The current web-site for the AAFP Foundation boasts of its corporate partners, which include many of the biggest pharmaceutical and biotechnology companies (at the "Pinnacle" level, Amgen, AstraZeneca, Lilly, Purdue Pharma.

So adding Coca-Cola to the list of corporate sponsors does not seem like such a big step.  In fact, being "Dr Coca-Cola" does not seem intrinsically more questionable than being "Dr Amgen," "Dr AstraZeneca," etc.

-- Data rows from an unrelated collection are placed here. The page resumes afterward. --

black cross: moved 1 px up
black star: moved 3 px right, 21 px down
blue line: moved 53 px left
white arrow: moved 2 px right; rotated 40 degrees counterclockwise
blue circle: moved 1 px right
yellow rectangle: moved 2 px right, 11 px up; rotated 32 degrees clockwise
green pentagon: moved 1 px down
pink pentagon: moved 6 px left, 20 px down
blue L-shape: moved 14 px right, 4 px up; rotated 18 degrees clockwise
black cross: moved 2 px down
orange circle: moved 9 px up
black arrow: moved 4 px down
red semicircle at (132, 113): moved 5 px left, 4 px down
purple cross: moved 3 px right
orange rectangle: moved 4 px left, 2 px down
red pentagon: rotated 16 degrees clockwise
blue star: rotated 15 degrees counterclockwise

Nonetheless, one would think that the latest round of criticism would make the top leaders of this august professional society less comfortable about the organization's financial relationships with pharmaceutical, biotechnology, and now beverage corporations.  I fear, though, that they may live too much in the sort of bubble that now protects top executives of most large health care organizations to really question their corporate ties.  After all, according to the most recent (2007, covering 6/2007-5/2008) US Internal Revenue Service form 990 filed by the AAFP (via Guidestar), its leaders get sufficient compensation to put them into such a bubble.  For example, Dr "Coca-Cola" Hensley received $441,027 regular compensation and $108,930 in benefits and deferred compensation, compared with a median compensation for family physicians in 2008 reported as $159,000 from one survey.  Presumably "voluntary" officers got five- and six-figure "expense accounts and other allowances," maxing out at $195,648 for then President Dr James B King.  It may be hard for leaders who are so comfortably recompensed by the organization to become uncomfortable about the financial relationships that make the largesse they receive seem less of a burden for members who may not be so well-paid.  The leaders' comfort with the current arrangement, however, makes their organization more liable to be viewed as a drug, device, and now beverage marketer rather than a defender of physicians' professionalism.  Maybe the leaders should accept more austere compensation, perhaps similar to what working family doctors get paid, as the price they need to pay to remove questions about their organization's real commitment to professionalism.